Rodrigues chuckled. “You’re going to keep working on this problem?”
They nodded.
“Uh, consider your accounts open-ended until this is sorted out. Game intervention—”
“Listening.”
“This is the boss. See to it that characters Brown Meg and Leif Hedge-wizard have open accounts from this time stamp until further notice from me.”
“Done.”
“One less thing for you to worry about anyway.”
He sighed, looking down at his folded hands on the table, then looked up again. “I love this place,” he said. “You should have seen it when it started. Little, scratchy, sketchy, video-only universe. You could have fitted the whole thing into a PC.” He laughed. “Then it got out of hand. They do that, supposedly, worlds: get out of the control of their creators. Now I’ve got something like four million users…. people inhabiting a world. People who really seem to think it’s special.” More soft laughter. “I got an e-mail from somebody a few months ago saying that we should petition the government to get them to let us terraform Mars, and set up Sarxos there. I get a lot of mail from people who’d like to move. I mean, this…” He thumped the table gently. “This is pretty real, pretty good. You can eat here, drink here, sleep here, fight here…do all kinds of things here. But you can’t stay. People have started saying that they want to stay here…live here.”

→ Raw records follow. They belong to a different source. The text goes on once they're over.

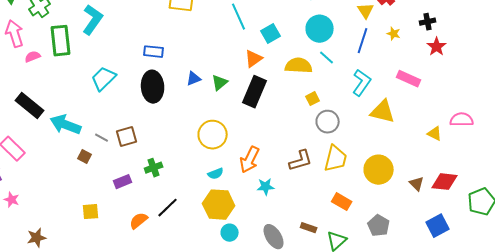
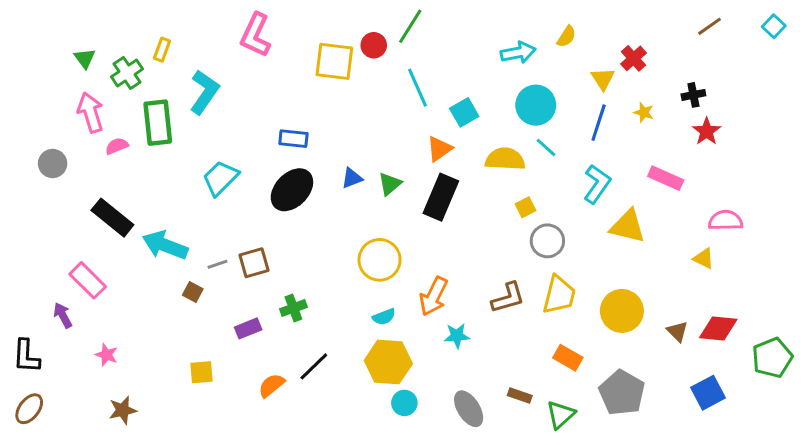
black ellipse: (153, 87) -> (292, 190), turned 48
pink semicircle: (462, 120) -> (726, 220), moved
gray line: (102, 138) -> (218, 264), turned -48
pink star: (12, 200) -> (107, 355), moved
gray pentagon: (379, 226) -> (622, 393), size x1.4

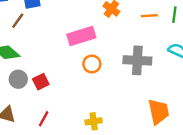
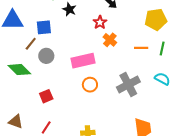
gray cross: (137, 60) -> (128, 85), turned -35
gray circle: (18, 79) -> (46, 56), moved

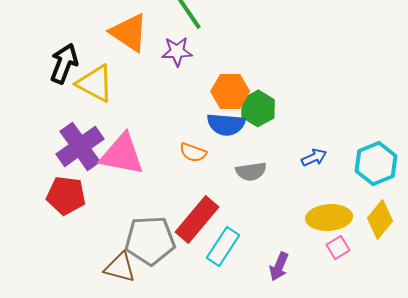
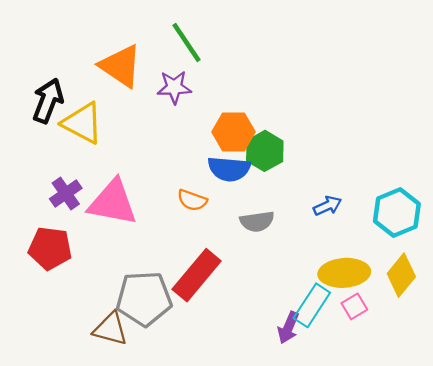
purple cross: (80, 146) -> (66, 193), size x0.6
cyan rectangle: (223, 246) -> (312, 305), moved

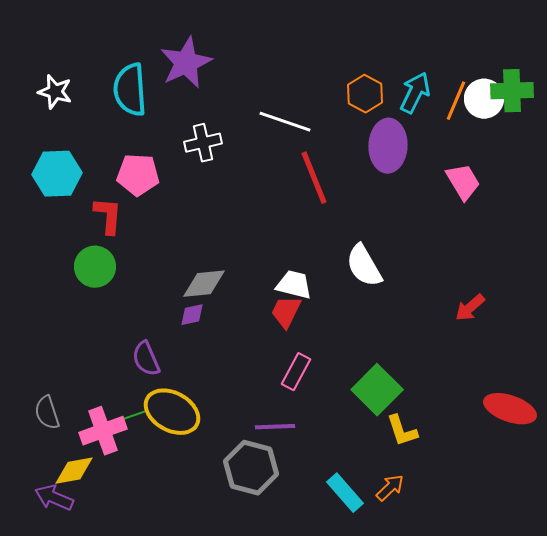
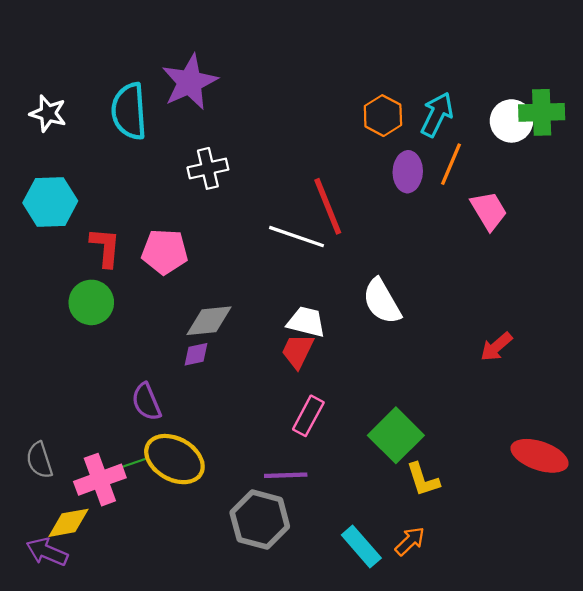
orange line: (456, 101) -> (451, 164), moved
white line: (285, 122) -> (296, 237), moved
purple ellipse: (388, 146) -> (408, 172), size x0.7
pink pentagon: (138, 175) -> (165, 252), moved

He shook his head. “The only thing I didn’t foresee…. is that people would start doing things to each other in the real world based on what they do or don’t do here. This has never been a peaceful place. It wasn’t built to be a peaceful place. It’s a war game! Though peace keeps breaking out…and that always surprised me, that people wanted to live here, not just campaign all over the countryside and fight each other to a standstill. But now…it’s like the serpent has gotten into Eden. I don’t like this serpent. I want to stomp its ugly head.”
“So do we,” said Megan.
“I know. That’s why we’re having this conversation.”
“We intend,” Leif said, “to keep going…until we find the serpent. And stomp it.”
“Do,” Rodrigues said. “This kind of abuse, if it once takes root and it’s not dealt with immediately…it’s going to tear this world apart. I don’t want to see that.” He looked around him at the splintery walls, and the tattered thatch of the roof, and the cobblestones and the stuff spilled on them. “I don’t want all this to vanish. This, and the mountain ranges where the basilisks nest, and the oceans with the sea monsters in them, and the moonlight…the stars…the people who come to my world to play…I don’t want to see it all collapsed and put away in a box. I want it to outlive me. That would be a good immortality, to have a world that kept going while its maker was gone, or in hiding….” He smiled a little. “Sort of like what we have now, out there in the physical world.”